American composer (1876–1951)

John Alden Carpenter (February 28, 1876 – April 26, 1951) was an American composer. Carpenter's compositional style was considered to be mainly "mildly modernistic and impressionistic"; many of his works strive to encompass the spirit of America, including the patriotic The Home Road and several other jazz-inspired works. He was among the first classical composers to incorporate elements of jazz and ragtime in their pieces.

==Biography==
Carpenter was born in Park Ridge, Illinois on February 28, 1876 as a son of an American industrialist, and raised in a musical household. He was educated at Harvard University, where he studied under John Knowles Paine, and was president of the Glee Club, also writing music for the Hasty-Pudding Club. Showing great promise as a composer, he had a few lessons with Edward Elgar during a trip to Rome in 1906. later returning to the United States to study under Bernhard Ziehn in Chicago through 1912. It was there he earned a comfortable living as vice-president of the family business, a shipping supply company, from 1909 to his retirement in 1936. After his retirement, he spent much of his time composing. Carpenter served as Chairman of the Board of Children's Home Society of Illinois and a life trustee of the Children's Home Society of Illinois Foundation. He died in Chicago on April 26, 1951.

==Works==
Carpenter composed three ballets: Krazy Kat: A Jazz Pantomime, based on the Krazy Kat comics, was premiered at the New York Town Hall on 20 January 1922, and was the first work by a concert composer to use the word 'jazz' in its title; possibly his best-known is Skyscrapers (1926), set in New York (it premiered at the Metropolitan Opera), but equally inspired by his native Chicago.

One of his most famous works was 1914's impressionistic orchestral suite Adventures in a Perambulator.
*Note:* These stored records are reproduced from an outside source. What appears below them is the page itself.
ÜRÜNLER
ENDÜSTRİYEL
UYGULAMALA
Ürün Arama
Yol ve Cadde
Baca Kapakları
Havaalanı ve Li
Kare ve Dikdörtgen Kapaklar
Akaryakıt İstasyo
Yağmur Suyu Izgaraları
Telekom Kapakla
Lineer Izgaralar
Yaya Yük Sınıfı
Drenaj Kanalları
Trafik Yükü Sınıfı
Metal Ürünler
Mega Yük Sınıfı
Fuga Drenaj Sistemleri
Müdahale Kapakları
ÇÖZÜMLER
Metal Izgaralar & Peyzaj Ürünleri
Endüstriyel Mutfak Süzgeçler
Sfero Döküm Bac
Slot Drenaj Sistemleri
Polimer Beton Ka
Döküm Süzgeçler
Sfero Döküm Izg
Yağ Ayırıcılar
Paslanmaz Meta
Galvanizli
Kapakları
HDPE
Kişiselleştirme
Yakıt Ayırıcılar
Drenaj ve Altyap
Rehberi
It was recorded in stereo in 1956 by Howard Hanson and the Eastman-Rochester Orchestra for Mercury Records, which initially released it on LP; Philips later reissued the recording on CD. In 1932, Carpenter completed Song of Faith for the George Washington bicentennial. His first symphony (Symphony No. 1, in C) was premiered in Norfolk Connecticut in 1917 and revised for the 50th anniversary of the Chicago Symphony Orchestra, who performed it on October 24, 1940. Bruno Walter premiered his second symphony with the New York Philharmonic in 1942. He also wrote many piano pieces and songs, including the song cycle Gitanjali, with poems by Rabindranath Tagore.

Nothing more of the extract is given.